Between 29 and 37 MPI, 3 other deer from group A (Nos. 3659, 3652, 3661; Table I) developed clinical signs of progressive chronic illness. All had shown gradual decrease in appetite and some loss of body weight over a period of 2 to 3 wk. Also, all 3 deer had shown intermittent drooling of saliva and sometimes dropping of feed from the mouth. During the last week of their lives, hind leg weakness was noticed which had led to difficulty in getting up. At necropsy the carcasses were in fair nutritional state. Significant gross lesions were not observed in any of the carcasses and microscopic lesions of spongiform encephalopathy (SE) were not seen.
The 5 remaining experimental animals (Nos. 3629, 3658, 3470, 3643, and 3641; Table I) showed clinical signs and were euthanized between 51 and 60 MPI. At this time the study was terminated and the remaining 2 control deer were euthanized (Table I). Mean survival times of group A was shorter (36 MPI) than group B (50 MPI), however, this was not statistically significant (P = 0.11).
The 5 deer that survived ≥ 51 mo revealed morphologic lesions of spongiform encephalopathy (SE; Table I; Figures 1–3). The lesions were most severe in sections of colliculi. Although lesions of SE were present in the brainstems of these deer, they were rather mild and were mostly confined to the area of dorsal motor ganglion of the vagus (Figures 1 and 3). The SE lesions consisted of vacuolation of neuropil and an occasional vacuole within neuronal perikarya (Figures 1–3). At the affected sites neither gliosis nor neuronal degeneration was seen. Florid plaques as observed in experimental CWD in white-tailed deer (7) were not seen in any of the fallow deer.
Figure 3.
Fallow deer; brain of animal No. 3641 (59.2 mo post-inoculation) inoculated with CWD from elk. H&E. Obex. There are moderate numbers of vacuoles in the neuropil and occasional small vacuoles in neuronal perikarya. Bar = 60 μm.

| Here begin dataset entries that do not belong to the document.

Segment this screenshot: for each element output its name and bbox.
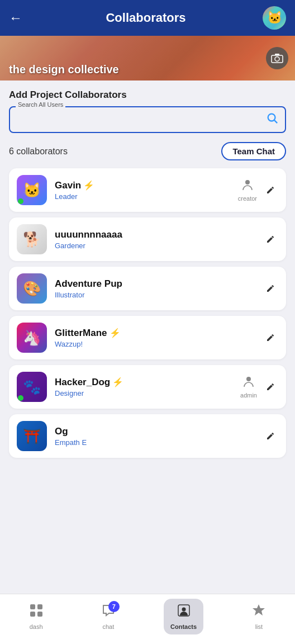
header: ← Collaborators 🐱 bbox=[0, 0, 295, 36]
user-avatar[interactable]: 🐱 bbox=[263, 6, 286, 30]
back-button[interactable]: ← bbox=[9, 10, 22, 26]
nav-item-dash[interactable]: dash bbox=[20, 603, 53, 630]
collaborator-role: Wazzup! bbox=[55, 340, 263, 348]
edit-button[interactable] bbox=[263, 182, 278, 198]
edit-button[interactable] bbox=[263, 281, 278, 296]
collaborators-list: 🐱 Gavin ⚡ Leader cr bbox=[9, 168, 286, 458]
bottom-navigation: dash 7 chat Contacts bbox=[0, 594, 295, 644]
avatar: ⛩️ bbox=[17, 421, 47, 451]
collaborator-count: 6 collaborators bbox=[9, 146, 68, 157]
svg-rect-8 bbox=[37, 604, 42, 609]
avatar: 🐕 bbox=[17, 224, 47, 254]
edit-button[interactable] bbox=[263, 428, 278, 444]
contacts-icon bbox=[177, 603, 191, 621]
camera-button[interactable] bbox=[266, 47, 288, 69]
svg-point-1 bbox=[275, 57, 279, 61]
nav-label-list: list bbox=[255, 623, 263, 630]
collaborator-name: Gavin ⚡ bbox=[55, 180, 238, 191]
collaborator-name: Hacker_Dog ⚡ bbox=[55, 377, 240, 388]
search-label: Search All Users bbox=[16, 101, 65, 108]
project-name: the design collective bbox=[9, 63, 119, 76]
table-row: 🎨 Adventure Pup Illustrator bbox=[9, 267, 286, 310]
svg-point-5 bbox=[245, 180, 250, 184]
collaborator-name: Adventure Pup bbox=[55, 278, 263, 290]
project-banner: the design collective bbox=[0, 36, 295, 80]
nav-label-chat: chat bbox=[102, 623, 114, 630]
chat-badge: 7 bbox=[108, 601, 120, 612]
nav-item-list[interactable]: list bbox=[242, 603, 275, 630]
lightning-icon: ⚡ bbox=[112, 377, 123, 387]
svg-point-6 bbox=[246, 377, 251, 381]
search-container: Search All Users bbox=[9, 106, 286, 133]
svg-point-12 bbox=[182, 607, 185, 611]
edit-button[interactable] bbox=[263, 379, 278, 395]
online-indicator bbox=[18, 395, 23, 401]
contacts-bg: Contacts bbox=[164, 599, 203, 634]
list-icon bbox=[253, 603, 265, 621]
svg-line-4 bbox=[274, 120, 277, 123]
collaborator-role: Empath E bbox=[55, 438, 263, 447]
collaborators-bar: 6 collaborators Team Chat bbox=[9, 142, 286, 160]
avatar: 🐱 bbox=[17, 175, 47, 205]
collaborator-role: Illustrator bbox=[55, 291, 263, 299]
edit-button[interactable] bbox=[263, 231, 278, 247]
search-icon bbox=[266, 112, 278, 127]
admin-icon bbox=[243, 376, 254, 391]
table-row: 🐾 Hacker_Dog ⚡ Designer bbox=[9, 365, 286, 409]
svg-marker-13 bbox=[253, 604, 265, 615]
svg-rect-10 bbox=[37, 612, 42, 617]
svg-point-3 bbox=[268, 114, 275, 121]
nav-label-dash: dash bbox=[30, 623, 43, 630]
creator-label: creator bbox=[238, 195, 257, 202]
collaborator-role: Designer bbox=[55, 389, 240, 397]
table-row: ⛩️ Og Empath E bbox=[9, 414, 286, 458]
admin-label: admin bbox=[240, 392, 257, 399]
add-section-title: Add Project Collaborators bbox=[9, 89, 286, 101]
collaborator-role: Leader bbox=[55, 192, 238, 201]
lightning-icon: ⚡ bbox=[110, 328, 121, 338]
svg-rect-7 bbox=[30, 604, 35, 609]
team-chat-button[interactable]: Team Chat bbox=[221, 142, 286, 160]
avatar: 🦄 bbox=[17, 323, 47, 353]
table-row: 🦄 GlitterMane ⚡ Wazzup! bbox=[9, 316, 286, 359]
nav-item-contacts[interactable]: Contacts bbox=[164, 599, 203, 634]
collaborator-name: Og bbox=[55, 426, 263, 437]
page-title: Collaborators bbox=[29, 11, 263, 25]
svg-rect-9 bbox=[30, 612, 35, 617]
table-row: 🐱 Gavin ⚡ Leader cr bbox=[9, 168, 286, 212]
creator-icon bbox=[242, 179, 253, 194]
table-row: 🐕 uuuunnnnaaaa Gardener bbox=[9, 217, 286, 261]
collaborator-role: Gardener bbox=[55, 242, 263, 250]
role-badge: admin bbox=[240, 376, 257, 399]
collaborator-name: uuuunnnnaaaa bbox=[55, 229, 263, 240]
nav-label-contacts: Contacts bbox=[170, 623, 197, 630]
role-badge: creator bbox=[238, 179, 257, 202]
dash-icon bbox=[29, 603, 44, 621]
avatar: 🐾 bbox=[17, 372, 47, 402]
main-content: Add Project Collaborators Search All Use… bbox=[0, 80, 295, 594]
avatar-emoji: 🐱 bbox=[267, 11, 282, 25]
collaborator-name: GlitterMane ⚡ bbox=[55, 328, 263, 339]
svg-rect-2 bbox=[275, 54, 279, 55]
online-indicator bbox=[18, 198, 23, 204]
avatar: 🎨 bbox=[17, 273, 47, 304]
lightning-icon: ⚡ bbox=[83, 180, 94, 191]
edit-button[interactable] bbox=[263, 330, 278, 345]
nav-item-chat[interactable]: 7 chat bbox=[92, 603, 125, 630]
search-input[interactable] bbox=[9, 106, 286, 133]
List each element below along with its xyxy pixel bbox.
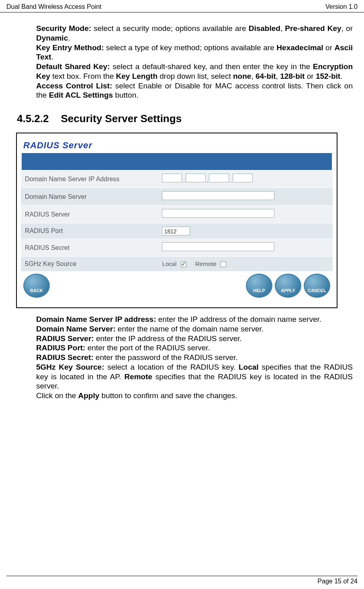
- section-title: Security Server Settings: [61, 112, 182, 125]
- label: RADIUS Port:: [36, 344, 85, 352]
- label-radius-port: RADIUS Port: [21, 223, 158, 239]
- row-dns-ip: Domain Name Server IP Address ...: [21, 170, 333, 188]
- text: .: [68, 34, 70, 42]
- button-row: BACK HELP APPLY CANCEL: [21, 271, 333, 298]
- para-security-mode: Security Mode: select a security mode; o…: [36, 24, 353, 43]
- para-dns-ip: Domain Name Server IP address: enter the…: [36, 315, 353, 324]
- text: or: [305, 72, 315, 80]
- local-label: Local: [162, 260, 176, 267]
- label: Default Shared Key:: [36, 62, 110, 71]
- row-dns: Domain Name Server: [21, 188, 333, 206]
- row-key-source: 5GHz Key Source Local Remote: [21, 257, 333, 272]
- dns-ip-octet-4[interactable]: [233, 174, 253, 182]
- opt: Disabled: [249, 24, 280, 33]
- opt: none: [233, 72, 251, 80]
- radius-secret-input[interactable]: [162, 242, 274, 251]
- label: Domain Name Server IP address:: [36, 315, 156, 323]
- value-dns-ip: ...: [158, 170, 333, 188]
- label-dns: Domain Name Server: [21, 188, 158, 206]
- label: Domain Name Server:: [36, 325, 115, 333]
- dns-ip-octet-3[interactable]: [209, 174, 229, 182]
- header-right: Version 1.0: [325, 3, 358, 10]
- radius-title: RADIUS Server: [23, 140, 333, 151]
- dot-icon: .: [229, 176, 232, 184]
- row-radius-secret: RADIUS Secret: [21, 239, 333, 257]
- help-button[interactable]: HELP: [246, 274, 272, 298]
- dot-icon: .: [182, 176, 185, 184]
- text: or: [323, 43, 335, 52]
- opt: Pre-shared Key: [285, 24, 341, 33]
- label-radius-server: RADIUS Server: [21, 206, 158, 223]
- para-key-source: 5GHz Key Source: select a location of th…: [36, 362, 353, 391]
- text: enter the port of the RADIUS server.: [85, 344, 210, 352]
- section-number: 4.5.2.2: [17, 112, 49, 125]
- dns-ip-octet-1[interactable]: [162, 174, 182, 182]
- radius-form: Domain Name Server IP Address ... Domain…: [21, 170, 333, 271]
- text: .: [340, 72, 342, 80]
- opt: Local: [239, 363, 259, 371]
- opt: Apply: [78, 391, 100, 400]
- page-header: Dual Band Wireless Access Point Version …: [0, 0, 364, 12]
- label: RADIUS Secret:: [36, 353, 94, 362]
- apply-button[interactable]: APPLY: [275, 274, 301, 298]
- section-heading: 4.5.2.2Security Server Settings: [17, 112, 353, 125]
- para-radius-port: RADIUS Port: enter the port of the RADIU…: [36, 343, 353, 353]
- opt: 152-bit: [316, 72, 340, 80]
- dot-icon: .: [206, 176, 209, 184]
- page-footer: Page 15 of 24: [6, 576, 358, 585]
- opt: Edit ACL Settings: [49, 91, 113, 99]
- text: select a default-shared key, and then en…: [110, 62, 313, 71]
- text: enter the IP address of the RADIUS serve…: [94, 334, 242, 343]
- text: Click on the: [36, 391, 78, 400]
- radius-server-input[interactable]: [162, 209, 274, 218]
- text: , or: [342, 24, 353, 33]
- text: enter the password of the RADIUS server.: [94, 353, 238, 362]
- para-apply: Click on the Apply button to confirm and…: [36, 391, 353, 401]
- radius-port-input[interactable]: 1812: [162, 227, 190, 235]
- label-radius-secret: RADIUS Secret: [21, 239, 158, 257]
- label-key-source: 5GHz Key Source: [21, 257, 158, 272]
- opt: Key Length: [116, 72, 157, 80]
- para-acl: Access Control List: select Enable or Di…: [36, 81, 353, 100]
- para-radius-server: RADIUS Server: enter the IP address of t…: [36, 334, 353, 344]
- text: drop down list, select: [157, 72, 233, 80]
- label: 5GHz Key Source:: [36, 363, 104, 371]
- opt: 128-bit: [280, 72, 305, 80]
- para-default-shared-key: Default Shared Key: select a default-sha…: [36, 62, 353, 81]
- text: ,: [280, 24, 285, 33]
- text: ,: [251, 72, 256, 80]
- remote-checkbox[interactable]: [221, 262, 226, 267]
- row-radius-server: RADIUS Server: [21, 206, 333, 223]
- local-checkbox[interactable]: [181, 262, 186, 267]
- row-radius-port: RADIUS Port 1812: [21, 223, 333, 239]
- button-group-right: HELP APPLY CANCEL: [246, 274, 330, 298]
- text: enter the IP address of the domain name …: [156, 315, 322, 323]
- page-number: Page 15 of 24: [317, 578, 358, 585]
- text: enter the name of the domain name server…: [115, 325, 264, 333]
- dns-input[interactable]: [162, 191, 274, 200]
- text: button.: [113, 91, 138, 99]
- radius-header-bar: [22, 153, 332, 170]
- text: button to confirm and save the changes.: [99, 391, 237, 400]
- cancel-button[interactable]: CANCEL: [304, 274, 330, 298]
- back-button[interactable]: BACK: [23, 274, 50, 298]
- header-left: Dual Band Wireless Access Point: [6, 3, 102, 10]
- text: select a location of the RADIUS key.: [104, 363, 238, 371]
- opt: Remote: [124, 372, 152, 381]
- para-dns: Domain Name Server: enter the name of th…: [36, 324, 353, 334]
- para-radius-secret: RADIUS Secret: enter the password of the…: [36, 353, 353, 362]
- label: Access Control List:: [36, 82, 112, 90]
- label: Key Entry Method:: [36, 43, 104, 52]
- label: Security Mode:: [36, 24, 91, 33]
- dns-ip-octet-2[interactable]: [186, 174, 206, 182]
- para-key-entry: Key Entry Method: select a type of key m…: [36, 43, 353, 62]
- label: RADIUS Server:: [36, 334, 94, 343]
- text: select a security mode; options availabl…: [91, 24, 249, 33]
- text: ,: [276, 72, 280, 80]
- text: text box. From the: [50, 72, 116, 80]
- opt: 64-bit: [256, 72, 276, 80]
- text: select a type of key method; options ava…: [104, 43, 276, 52]
- remote-label: Remote: [195, 260, 217, 267]
- opt: Hexadecimal: [276, 43, 323, 52]
- page-content: Security Mode: select a security mode; o…: [0, 12, 364, 401]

There was wider distribution of PrPd labeling in these fallow deer relative to the initial animals that were examined previously (4). PrPd labeling was present throughout the brain and spinal cord (Table I; Figures 1, 4, and 5). The labeling was present in sections examined from brainstem (obex; Figure 5), cerebellum, colliculus, hippocampus (Figure 4), rostral cerebrum, and spinal cord at the cervical, thoracic, and lumbar levels from all inoculated deer. PrPd labeling in the eye occurred in all deer and was confined to retina and optic nerve and ranged from granular staining of the optic nerve and optical fiber layer at the optic nerve head to uniform labeling throughout the plexiform layers and with lesser amounts in the ganglion cell cytoplasm and between nuclei in the inner nuclear layer.
Figure 4.
Fallow deer; animal No. 3641 (59.2 months post-inoculation) inoculated with CWD from elk. Stained for PrPd (red) by IHC (immunoalkaline phosphatase) and counter-stained with hematoxylin. Hippocampus. There is extensive diffuse presence of PrPd staining in the neuropil. Bar = 270 μm.
Figure 5.
Fallow deer; animal No. 3641 (59.2 months post-inoculation) inoculated with CWD from elk. Stained for PrPd (red) by IHC (immunoalka-line phosphatase) and counter-stained with hematoxylin. Obex. There are locally extensive areas of granular staining in the neuropil. Bar = 270 μm.
All IHC positive animals were determined to be positive by Western blot (WB; Table I) and rapid enzyme immunoassays (Table I). No differences were observed in molecular profile between the experimental animals and the positive control, a white-tailed deer CWD positive animal. The 3 control deer were negative on WB test.
Although naturally occurring CWD is widespread in cervid populations in certain areas of United States, the disease has not been documented in fallow deer under natural conditions. In this regard, an attempt to transmit CWD to fallow deer by exposing them to infected white-tailed deer and to contaminated pastures in Colorado has also been unsuccessful (Dr. Jack Rhyan, United States Department of Agriculture, personal communication, 2008).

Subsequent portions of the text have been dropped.